Eihusen Arena
- Interactive map of Eihusen Arena
- Location: 700 East Stolley Park Road Grand Island, Nebraska 68801
- Coordinates: 40°54′20″N 98°19′48″W﻿ / ﻿40.905477°N 98.32989°W
- Owner: City of Grand Island
- Operator: Venuworks
- Capacity: 7,500 seats (6,000 concourse, 1,500 floor)

Construction
- Opened: 2006

Tenants
- Nebraska Danger (IFL) (2011–2019) Nebraska Siege (TAL) (2026–present)

Website
- heartlandeventscenter.com

= Eihusen Arena =

Arena in Grand Island, Nebraska

The Eihusen Arena is a 7,500-seat multi-purpose arena in Grand Island, Nebraska, USA and is owned by the City of Grand Island.

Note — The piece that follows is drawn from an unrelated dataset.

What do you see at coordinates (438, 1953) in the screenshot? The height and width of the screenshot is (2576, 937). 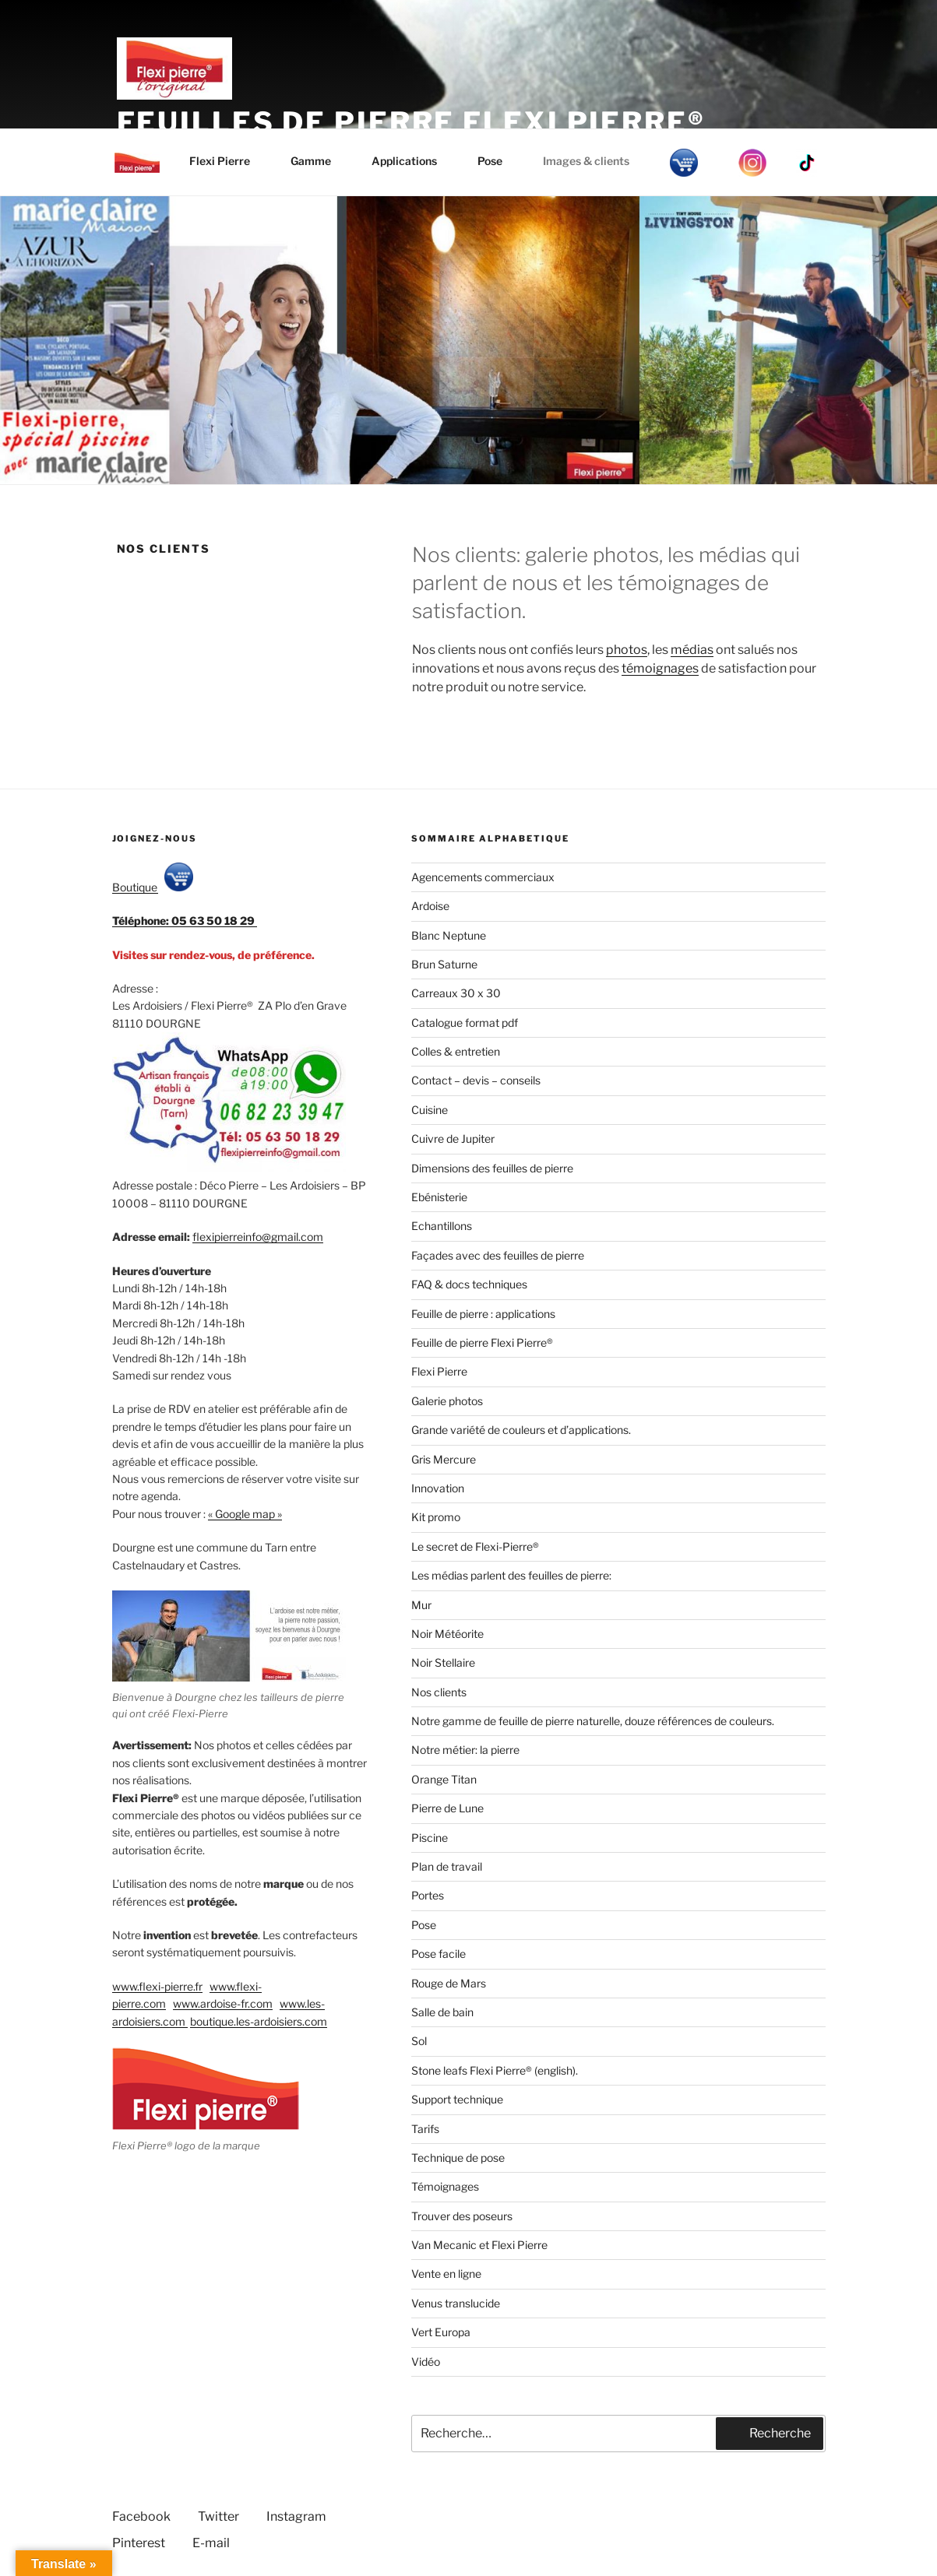 I see `Pose facile` at bounding box center [438, 1953].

Opened in 2006 as part of the Heartland Events Center at Fonner Park, it hosts local sporting events and concerts. In 2024, the Grand Island City Council hired Venuworks to manage the Heartland Events Center.

Eihusen Arena was also home to the Indoor Football League's Nebraska Danger, which began play in 2011.

The arena also serves as one of the concert venues for the Nebraska State Fair.

The Heartland Events Center changed its name to BigIron Events Center on June 24, 2026.